El 30 de julio marca la culminación de las protestas iniciadas por la oposición los primeros días de abril y que tenían como propósito la deposición de Nicolás Maduro, a lo que se le añadió posteriormente como meta la suspensión de la Constituyente. Ninguno de estos objetivos fue alcanzado, a pesar de que por cuatro meses se adelantó la estrategia de las “primaveras”, en la que se combinaron marchas pacíficas con acciones violentas de calle.

Una vez constatado el revés, los partidos de la Mud han decidido dar un giro y adoptar de nuevo la estrategia institucional. Esto se ha traducido en el levantamiento progresivo de “la calle” y en la decisión de participar en el proceso electoral de las gobernaciones. Son pasos positivos, que apuntan hacia salidas pacíficas.

Sin embargo, de lado y lado hay que dar pasos más profundos y de largo alcance. En esta perspectiva debe inscribirse ese nuevo dato la realidad: la Asamblea Constituyente, que pudiera servir tanto como un instrumento para ahondar el conflicto como de medio para concretar entendimientos. Todo depende de la voluntad política de los factores en pugna.

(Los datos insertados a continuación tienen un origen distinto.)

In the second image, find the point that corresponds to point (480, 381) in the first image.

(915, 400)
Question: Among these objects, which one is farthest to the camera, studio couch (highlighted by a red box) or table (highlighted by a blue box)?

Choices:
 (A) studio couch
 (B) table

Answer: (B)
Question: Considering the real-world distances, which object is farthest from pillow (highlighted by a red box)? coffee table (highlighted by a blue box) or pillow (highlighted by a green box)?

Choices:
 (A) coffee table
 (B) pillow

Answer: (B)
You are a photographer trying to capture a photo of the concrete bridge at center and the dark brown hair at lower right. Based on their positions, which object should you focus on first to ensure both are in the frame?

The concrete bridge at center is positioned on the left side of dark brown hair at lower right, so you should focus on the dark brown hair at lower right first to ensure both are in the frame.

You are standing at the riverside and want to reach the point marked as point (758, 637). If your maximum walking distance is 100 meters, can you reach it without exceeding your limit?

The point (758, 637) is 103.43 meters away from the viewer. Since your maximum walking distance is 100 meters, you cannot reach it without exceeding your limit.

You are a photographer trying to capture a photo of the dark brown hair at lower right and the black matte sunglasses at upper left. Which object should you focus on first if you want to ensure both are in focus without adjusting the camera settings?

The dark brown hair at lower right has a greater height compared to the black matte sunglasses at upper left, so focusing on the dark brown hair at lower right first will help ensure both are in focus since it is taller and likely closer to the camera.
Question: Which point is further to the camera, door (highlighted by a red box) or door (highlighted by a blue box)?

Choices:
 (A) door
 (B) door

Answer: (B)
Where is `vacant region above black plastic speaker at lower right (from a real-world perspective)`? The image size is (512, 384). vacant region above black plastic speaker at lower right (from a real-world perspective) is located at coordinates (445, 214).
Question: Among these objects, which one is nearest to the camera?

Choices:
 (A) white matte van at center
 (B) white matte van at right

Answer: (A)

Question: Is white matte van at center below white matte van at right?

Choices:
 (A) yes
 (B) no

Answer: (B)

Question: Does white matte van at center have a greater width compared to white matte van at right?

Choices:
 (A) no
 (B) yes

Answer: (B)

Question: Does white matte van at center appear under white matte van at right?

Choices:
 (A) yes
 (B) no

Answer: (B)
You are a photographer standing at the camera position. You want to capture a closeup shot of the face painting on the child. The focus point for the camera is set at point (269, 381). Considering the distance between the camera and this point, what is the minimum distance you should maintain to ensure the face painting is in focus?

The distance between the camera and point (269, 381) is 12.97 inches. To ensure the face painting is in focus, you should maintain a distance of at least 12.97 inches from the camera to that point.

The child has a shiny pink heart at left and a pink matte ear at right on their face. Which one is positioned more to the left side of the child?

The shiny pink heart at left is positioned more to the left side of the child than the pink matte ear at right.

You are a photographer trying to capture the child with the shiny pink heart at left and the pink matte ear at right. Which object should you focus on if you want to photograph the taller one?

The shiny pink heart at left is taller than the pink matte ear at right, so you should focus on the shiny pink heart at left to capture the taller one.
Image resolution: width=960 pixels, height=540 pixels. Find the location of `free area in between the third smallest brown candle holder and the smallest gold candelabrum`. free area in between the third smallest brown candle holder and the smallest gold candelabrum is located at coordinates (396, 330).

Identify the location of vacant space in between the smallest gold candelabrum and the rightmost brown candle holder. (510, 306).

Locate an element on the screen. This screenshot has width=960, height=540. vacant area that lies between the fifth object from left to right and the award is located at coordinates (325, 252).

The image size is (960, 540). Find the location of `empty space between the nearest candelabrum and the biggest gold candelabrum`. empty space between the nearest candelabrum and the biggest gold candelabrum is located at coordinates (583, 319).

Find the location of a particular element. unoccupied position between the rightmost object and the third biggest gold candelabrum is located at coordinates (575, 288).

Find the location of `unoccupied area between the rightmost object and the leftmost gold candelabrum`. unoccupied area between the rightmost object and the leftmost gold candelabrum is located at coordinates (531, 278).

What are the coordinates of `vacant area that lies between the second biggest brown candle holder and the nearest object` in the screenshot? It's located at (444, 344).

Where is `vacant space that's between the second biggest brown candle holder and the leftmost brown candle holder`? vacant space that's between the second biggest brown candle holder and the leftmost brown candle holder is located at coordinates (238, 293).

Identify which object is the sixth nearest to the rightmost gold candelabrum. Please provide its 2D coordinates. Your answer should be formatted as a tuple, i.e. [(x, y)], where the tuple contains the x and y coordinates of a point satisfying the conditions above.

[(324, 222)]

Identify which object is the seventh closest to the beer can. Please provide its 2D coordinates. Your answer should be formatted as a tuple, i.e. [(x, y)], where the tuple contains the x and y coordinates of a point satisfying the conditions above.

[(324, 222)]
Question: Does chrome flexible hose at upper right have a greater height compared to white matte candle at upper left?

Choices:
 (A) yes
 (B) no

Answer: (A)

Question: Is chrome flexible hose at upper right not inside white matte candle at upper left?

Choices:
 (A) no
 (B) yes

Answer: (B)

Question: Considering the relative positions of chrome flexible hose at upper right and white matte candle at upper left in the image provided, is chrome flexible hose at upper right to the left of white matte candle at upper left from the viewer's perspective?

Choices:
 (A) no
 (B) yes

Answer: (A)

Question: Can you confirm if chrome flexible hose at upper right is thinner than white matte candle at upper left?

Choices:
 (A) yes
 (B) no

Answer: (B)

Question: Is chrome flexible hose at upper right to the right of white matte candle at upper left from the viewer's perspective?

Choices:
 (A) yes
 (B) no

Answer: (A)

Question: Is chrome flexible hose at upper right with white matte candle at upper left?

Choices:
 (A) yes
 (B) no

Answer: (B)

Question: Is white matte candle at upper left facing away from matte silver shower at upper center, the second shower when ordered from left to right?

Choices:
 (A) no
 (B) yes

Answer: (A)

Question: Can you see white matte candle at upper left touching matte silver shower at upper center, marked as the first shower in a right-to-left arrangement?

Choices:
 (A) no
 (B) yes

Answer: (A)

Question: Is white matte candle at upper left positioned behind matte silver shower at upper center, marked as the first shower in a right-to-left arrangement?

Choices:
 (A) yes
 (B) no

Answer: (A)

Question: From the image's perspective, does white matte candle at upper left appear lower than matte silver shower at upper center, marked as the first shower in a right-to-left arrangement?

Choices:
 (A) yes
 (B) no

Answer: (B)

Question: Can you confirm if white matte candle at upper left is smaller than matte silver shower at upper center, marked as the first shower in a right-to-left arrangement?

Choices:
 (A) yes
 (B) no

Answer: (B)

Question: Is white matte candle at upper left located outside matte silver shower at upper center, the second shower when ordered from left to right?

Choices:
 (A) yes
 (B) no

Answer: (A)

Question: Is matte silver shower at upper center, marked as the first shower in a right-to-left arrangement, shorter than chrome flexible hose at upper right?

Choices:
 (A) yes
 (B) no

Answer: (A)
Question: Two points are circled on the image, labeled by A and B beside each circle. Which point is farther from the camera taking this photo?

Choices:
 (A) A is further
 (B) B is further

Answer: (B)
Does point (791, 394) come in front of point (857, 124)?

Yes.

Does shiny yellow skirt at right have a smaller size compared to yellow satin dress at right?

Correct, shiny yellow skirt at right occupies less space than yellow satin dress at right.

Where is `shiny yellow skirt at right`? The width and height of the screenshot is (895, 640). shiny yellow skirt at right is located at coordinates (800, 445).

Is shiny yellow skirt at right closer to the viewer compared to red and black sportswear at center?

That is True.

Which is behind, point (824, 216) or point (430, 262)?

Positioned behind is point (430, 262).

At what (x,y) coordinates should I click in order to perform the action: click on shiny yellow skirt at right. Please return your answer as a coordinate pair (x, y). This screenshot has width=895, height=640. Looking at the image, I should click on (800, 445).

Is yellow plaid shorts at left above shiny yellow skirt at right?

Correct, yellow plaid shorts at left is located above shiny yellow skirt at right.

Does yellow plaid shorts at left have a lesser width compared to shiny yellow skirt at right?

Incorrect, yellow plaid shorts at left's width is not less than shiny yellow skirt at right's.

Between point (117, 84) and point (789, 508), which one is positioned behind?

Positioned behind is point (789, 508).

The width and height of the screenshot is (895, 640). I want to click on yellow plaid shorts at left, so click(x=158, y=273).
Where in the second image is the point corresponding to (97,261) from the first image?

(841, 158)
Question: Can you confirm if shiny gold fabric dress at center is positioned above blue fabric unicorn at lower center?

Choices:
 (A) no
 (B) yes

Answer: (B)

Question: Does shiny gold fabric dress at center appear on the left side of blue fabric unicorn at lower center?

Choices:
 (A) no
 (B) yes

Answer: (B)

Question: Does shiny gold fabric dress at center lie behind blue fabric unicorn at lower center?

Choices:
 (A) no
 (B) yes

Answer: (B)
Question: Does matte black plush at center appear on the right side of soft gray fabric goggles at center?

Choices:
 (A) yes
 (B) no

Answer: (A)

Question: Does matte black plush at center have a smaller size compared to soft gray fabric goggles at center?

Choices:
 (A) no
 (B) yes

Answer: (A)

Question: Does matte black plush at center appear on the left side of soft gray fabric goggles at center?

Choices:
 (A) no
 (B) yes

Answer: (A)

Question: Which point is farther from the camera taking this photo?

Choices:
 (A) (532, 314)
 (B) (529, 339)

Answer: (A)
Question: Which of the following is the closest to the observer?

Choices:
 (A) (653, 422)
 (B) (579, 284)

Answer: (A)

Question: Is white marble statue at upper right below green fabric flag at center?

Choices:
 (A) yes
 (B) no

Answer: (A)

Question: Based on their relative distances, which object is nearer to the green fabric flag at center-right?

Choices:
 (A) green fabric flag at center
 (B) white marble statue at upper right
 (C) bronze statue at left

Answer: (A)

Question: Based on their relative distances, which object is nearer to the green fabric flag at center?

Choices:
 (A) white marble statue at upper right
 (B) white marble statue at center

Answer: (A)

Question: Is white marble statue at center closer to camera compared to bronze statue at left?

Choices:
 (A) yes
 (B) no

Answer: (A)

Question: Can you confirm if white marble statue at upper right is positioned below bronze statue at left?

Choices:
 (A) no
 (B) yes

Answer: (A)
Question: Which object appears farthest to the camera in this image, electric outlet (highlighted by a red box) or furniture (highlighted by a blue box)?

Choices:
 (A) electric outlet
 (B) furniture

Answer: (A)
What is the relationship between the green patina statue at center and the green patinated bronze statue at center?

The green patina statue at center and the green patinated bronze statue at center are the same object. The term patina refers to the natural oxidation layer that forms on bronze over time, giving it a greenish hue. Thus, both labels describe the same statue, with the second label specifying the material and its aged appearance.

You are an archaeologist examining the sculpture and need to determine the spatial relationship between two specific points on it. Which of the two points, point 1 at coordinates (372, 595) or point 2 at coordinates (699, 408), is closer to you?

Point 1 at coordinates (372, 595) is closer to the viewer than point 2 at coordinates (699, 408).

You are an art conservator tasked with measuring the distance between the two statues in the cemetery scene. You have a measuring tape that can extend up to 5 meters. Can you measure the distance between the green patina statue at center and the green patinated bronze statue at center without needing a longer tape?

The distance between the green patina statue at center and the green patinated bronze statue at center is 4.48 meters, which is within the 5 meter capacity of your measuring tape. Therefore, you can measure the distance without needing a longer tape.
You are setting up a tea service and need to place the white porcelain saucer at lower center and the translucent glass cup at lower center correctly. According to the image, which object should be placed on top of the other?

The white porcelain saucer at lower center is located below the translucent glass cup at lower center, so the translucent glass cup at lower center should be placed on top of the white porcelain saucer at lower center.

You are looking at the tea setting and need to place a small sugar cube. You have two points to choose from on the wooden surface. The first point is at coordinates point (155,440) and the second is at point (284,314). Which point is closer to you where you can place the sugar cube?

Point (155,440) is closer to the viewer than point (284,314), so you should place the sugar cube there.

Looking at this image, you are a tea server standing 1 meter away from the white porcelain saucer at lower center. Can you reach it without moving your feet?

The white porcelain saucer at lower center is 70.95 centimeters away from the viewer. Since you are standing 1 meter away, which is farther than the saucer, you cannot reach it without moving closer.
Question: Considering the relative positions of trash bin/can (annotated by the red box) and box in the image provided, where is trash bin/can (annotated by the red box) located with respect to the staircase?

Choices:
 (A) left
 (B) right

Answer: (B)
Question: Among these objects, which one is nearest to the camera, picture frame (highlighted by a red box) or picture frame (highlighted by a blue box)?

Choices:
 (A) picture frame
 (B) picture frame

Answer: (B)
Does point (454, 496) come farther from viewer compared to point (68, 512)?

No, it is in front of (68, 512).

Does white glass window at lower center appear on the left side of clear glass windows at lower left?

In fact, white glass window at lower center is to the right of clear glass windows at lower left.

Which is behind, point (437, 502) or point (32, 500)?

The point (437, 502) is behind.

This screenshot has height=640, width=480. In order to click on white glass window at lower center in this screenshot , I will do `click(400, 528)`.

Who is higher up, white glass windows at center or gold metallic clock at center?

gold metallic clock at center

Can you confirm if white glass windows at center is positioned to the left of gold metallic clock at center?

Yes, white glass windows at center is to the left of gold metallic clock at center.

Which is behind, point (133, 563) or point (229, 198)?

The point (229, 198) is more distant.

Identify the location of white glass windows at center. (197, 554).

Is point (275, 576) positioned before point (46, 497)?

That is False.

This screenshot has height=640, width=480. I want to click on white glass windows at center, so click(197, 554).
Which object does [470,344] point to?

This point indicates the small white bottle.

En cuanto al sector gubernamental, habría que despejar la tentación de crear una institucionalidad alejada de los aspectos clave de la democracia liberal. Y del lado opositor, se tendría que vencer el espíritu de revancha que quisiera imponer caída y mesa limpia, una ruptura en el sentido de un modelo completamente distinto al actual. Por lo tanto, hay que negociar unos parámetros de coexistencia que puedan inscribirse, de mutuo acuerdo, como parte de los cambios que se harán en la Constitución.

Claro está, esta opción tendrá que superar obstáculos. De una parte, la sobrestimación de fuerzas del lado gubernamental. Y en el campo opositor se debe descartar la estrategia de “la primavera”, el apoyo a grupúsculos que apuestan a la “lucha armada”, o la ejecución de un embargo extranjero, que por interés de Nación tendría que ser enfrentado por métodos excepcionales.

Flash Rojo

Hay expectativas que el Gobierno tiene que atender con prioridad. Si el problema principal del país es económico, entonces la ANC debe servir de sostén, junto al sector privado, a los virajes que se tienen que dar en las políticas cambiarias y fiscales para recuperar  la actividad productiva nacional y enfrentar el alto costo de la vida.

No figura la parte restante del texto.